Nikita, Breznev, Gorbachov (Perestroika) iniciaron el deshielo. Jugaron su papel, pero no lo suficiente. El capitalismo, alentado por la caída del muro de Berlín y la globalización neoliberal, exigía algo más que romper el cascarón. Su voracidad demandaba nuevos mercados de capital, abiertos a la libre empresa, sin restricciones no condicionantes que limitaran su penetración arrolladora. Rusia, el país más extenso con una población que sobrepasa los 122 millones, era una pieza apetecible. Era una nueva experiencia, para una Era que apenas comienza.

Había visitado en 1979, en una gira por varios países con el rector Antonio Rosario, las ciudades de Moscú y San Petersburgo, entonces Leningrado, y habíamos quedado gratamente impresionados por la majestuosidad de sus palacios, las riquezas, sus museos, sus hermosos parques y jardines, las amplias avenidas, y el orden, la limpieza y la seguridad pública que se observaba en cada lugar frecuentado. El Hermitage, el Kremlin y aquellas noches blancas que eternizan atardeceres teniendo de trasfondo el caudal del maravilloso río Neva, y sus canales navegables, reclamaban una nueva visita a estos lugares privilegiados.

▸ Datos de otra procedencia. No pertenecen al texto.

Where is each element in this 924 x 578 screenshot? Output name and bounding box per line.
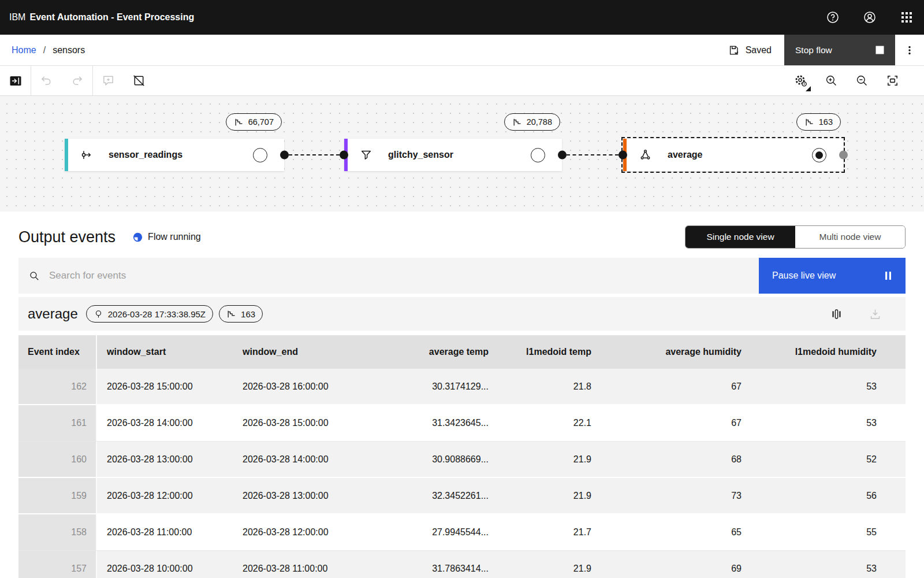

No se escapaba al entusiasmo nostálgico, conocer la magnitud de los cambios producidos en el comercio y la economía en estas dos grandes urbes (supermercados abarrotados de productos extranjeros, nuevos y exóticos restaurantes, galerías comerciales restauradas con tiendas de lujo de las más afamadas marcas internacionales) y el giro del modo de vida experimentado por la población en general, más acelerado y de mayor competitividad, debido particularmente a la enorme afluencia turística y el papel del capital privado invertido, tornándolas más activas y frenéticamente complicadas.

No obstante esos cambios, que la prensa internacional reseñaba favorablemente, sin excluir los problemas sociales surgidos a raíz de los mismos, aquellas hermosas imágenes que el tiempo había idealizado, permanecían santificadas en nuestra mente, que nunca llegó a imaginar cómo las transformaciones producidas con la llegada del capitalismo podían profanar nuestros mejores recuerdos, encerrados en una memoria que luchaba contra la avalancha de una propaganda comercial brutal, desmedida y sin pudor alguno, como la exhibida en la grandiosa Plaza de la Libertad, donde un gigantesco monumento de bronce y las 45 fuentes de aguas esparcidas en 15 bloques en su entrada principal, se ven deslucidas por el apiñamiento de igual número de carpas cubiertas con anuncio de la Coca Cola dispersadas por todas partes y cómo, con el mayor descaro, los Jardines del Palacio de Verano de Pedro El Grande en Moscú, uno de los lugares que mayor impresión nos causara por su magnificencia, sus regios salones y la belleza incomparable de sus estatuas de bronce resplandecientes, representando los diversos dioses de la mitología griega y romana groseramente se veía asaltado estéticamente y convertido su pórtico, y su vía principal de acceso, en un atajo de mercadillos de baratijas y souvenir semejante a los de la Duarte con París.

Pienso que se ha ido demasiado lejos, y es apenas el principio. La responsabilidad no se debe atribuir solo a aquellos que carecen de escrúpulos y de imaginación para la venta de sus productos; la voracidad del capitalismo, que explota para su beneficio la vanidad y el consumismo, latentes en el egoísmo humano, requiere de sanos y oportunos controles a pena de poner en juego el necesario equilibrio político y social deseable.

Toda nación que se respete exige del Estado, como ente regulador, imponer límites; y procura que existan normas mínimas que garanticen la estética como también lo ético en cada inversión, y sean respetadas sin restricciones que ahoguen la creatividad, pero sin privilegios que burlen los valores nacionales y el patrimonio público.

No me imagino a la Coca Cola, como tampoco a la General Motors con grandes bajantes y cruza- calles promoviendo sus afamados productos, y vendiendo hot dogs y papas fritas en destartalados tarantines colocados frente al Obelisco de la Casa Blanca, ni siquiera en la Plaza Rockefeller Center de la ciudad de New York.

A veces se quiere ser más papista que el Papa.